I'm using the AWS s3 getObject method in a node application to download a zip file, and then using child_process.exec to call unzip on it:
var file = fs.createWriteStream(file_path);
s3.getObject(params).
on('httpData', function(chunk) {
process.stdout.write(".");
file.write(chunk);
}).
on('httpDone', function() {
file.end();
console.log('Download Complete');
self.emit('downloadComplete');
}).
send();
and on the downloadComplete
event, this code is called, which throws the error:
exec = require('child_process').exec;
exec('unzip -o -qq ' + src + ' -d ' + dest, function (error, stdout, stderr) {
callback(stderr);
});
The exec call comes back with this error:
End-of-central-directory signature not found. Either this file is not
a zipfile, or it constitutes one disk of a multi-part archive. In the
latter case the central directory and zipfile comment will be found on
the last disk(s) of this archive.
However, if I set a short timeout before I try the unzip, i.e:
setTimeout(function() {
self.emit('downloadComplete');
}, 100);
It works.
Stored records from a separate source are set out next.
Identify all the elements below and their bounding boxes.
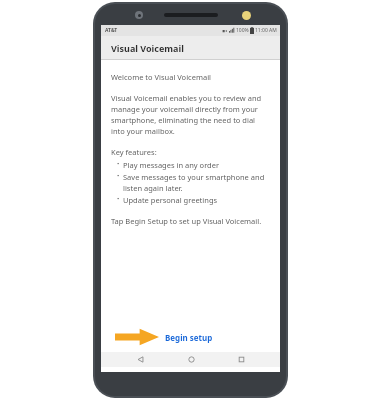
staticText: • (117, 195, 120, 203)
other: Pointer arrow (115, 328, 159, 346)
staticText: Play messages in any order (123, 160, 220, 170)
staticText: Welcome to Visual Voicemail (111, 72, 212, 82)
button[interactable]: Pointer arrow (115, 328, 213, 346)
staticText: • (117, 160, 120, 168)
button[interactable]: Back (129, 352, 151, 367)
staticText: Visual Voicemail (111, 42, 184, 54)
staticText: Key features: (111, 147, 157, 157)
staticText: Update personal greetings (123, 195, 218, 205)
button[interactable]: Recents (230, 352, 252, 367)
staticText: Visual Voicemail enables you to review a… (111, 93, 270, 136)
staticText: • (117, 172, 120, 180)
staticText: 11:00 AM (255, 27, 277, 34)
button[interactable]: Home (180, 352, 202, 367)
staticText: Save messages to your smartphone and lis… (123, 172, 270, 193)
staticText: Tap Begin Setup to set up Visual Voicema… (111, 216, 262, 226)
staticText: 100% (236, 27, 249, 34)
staticText: Begin setup (165, 332, 213, 343)
staticText: AT&T (105, 27, 118, 34)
Is there a bug in the AWS node lib, or maybe am I using the wrong completion event?
You should instead emit your download complete event in a finish
event handler on the file stream:
var file = fs.createWriteStream(file_path);
file.on('finish', function() {
self.emit('downloadComplete');
});
s3.getObject(params).
on('httpData', function(chunk) {
process.stdout.write(".");
file.write(chunk);
}).
on('httpDone', function() {
file.end();
console.log('Download Complete');
}).
send();
On an unrelated note, you should probably also use normal streams so that backpressure can do its thing when the disk can't keep up. For example:
var file = fs.createWriteStream(file_path);
s3.getObject(params)
.createReadStream()
.pipe(file)
.on('finish', function() {
self.emit('downloadComplete');
});